What this task involves: Every line with "Comisiones" in it must be copied from the data.

═════ Records for this exercise ═════

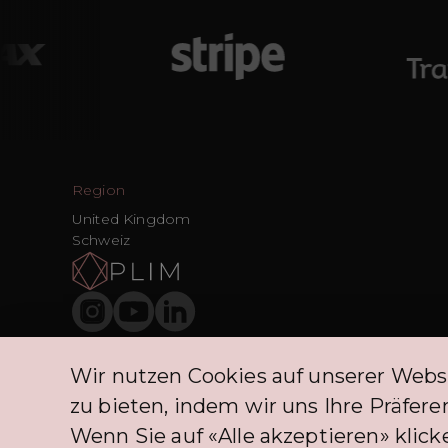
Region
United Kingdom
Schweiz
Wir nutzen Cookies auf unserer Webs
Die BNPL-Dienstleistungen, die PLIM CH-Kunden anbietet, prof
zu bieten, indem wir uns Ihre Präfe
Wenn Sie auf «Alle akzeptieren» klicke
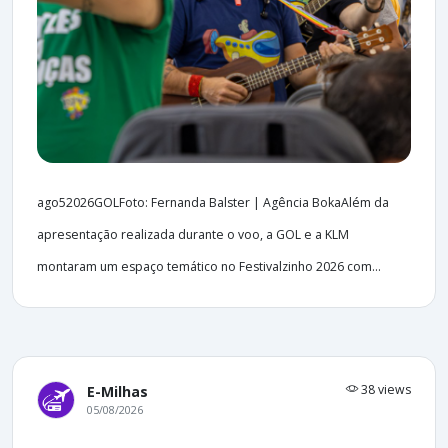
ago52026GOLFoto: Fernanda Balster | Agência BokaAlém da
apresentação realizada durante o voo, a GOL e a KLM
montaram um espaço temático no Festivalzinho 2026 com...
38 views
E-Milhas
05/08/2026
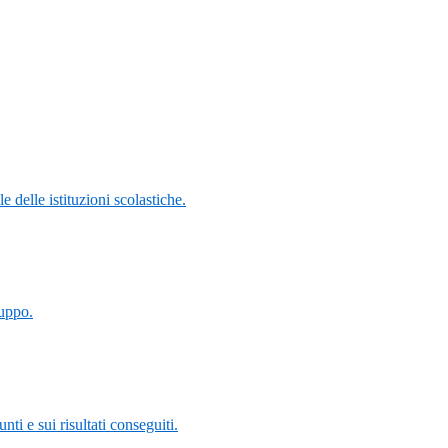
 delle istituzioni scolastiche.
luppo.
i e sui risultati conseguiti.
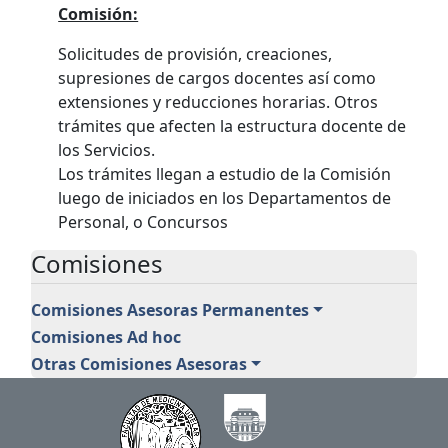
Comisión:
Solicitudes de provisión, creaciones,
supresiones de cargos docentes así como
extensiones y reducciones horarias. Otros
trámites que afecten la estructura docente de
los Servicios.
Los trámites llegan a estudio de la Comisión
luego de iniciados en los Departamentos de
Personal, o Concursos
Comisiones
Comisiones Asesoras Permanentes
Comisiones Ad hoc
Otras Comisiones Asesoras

═════
═════ Records for this exercise ═════

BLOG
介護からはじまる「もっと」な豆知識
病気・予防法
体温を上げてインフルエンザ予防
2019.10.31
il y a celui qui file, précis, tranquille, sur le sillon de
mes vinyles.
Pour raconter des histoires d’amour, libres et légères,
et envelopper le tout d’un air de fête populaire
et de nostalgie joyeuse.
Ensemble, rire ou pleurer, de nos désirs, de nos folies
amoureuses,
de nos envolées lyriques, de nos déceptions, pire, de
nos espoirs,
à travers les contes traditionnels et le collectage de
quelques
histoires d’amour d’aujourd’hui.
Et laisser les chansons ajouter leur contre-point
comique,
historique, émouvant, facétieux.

═════

Result of the exercise:
Comisiones
Comisiones Asesoras Permanentes
Comisiones Ad hoc
Otras Comisiones Asesoras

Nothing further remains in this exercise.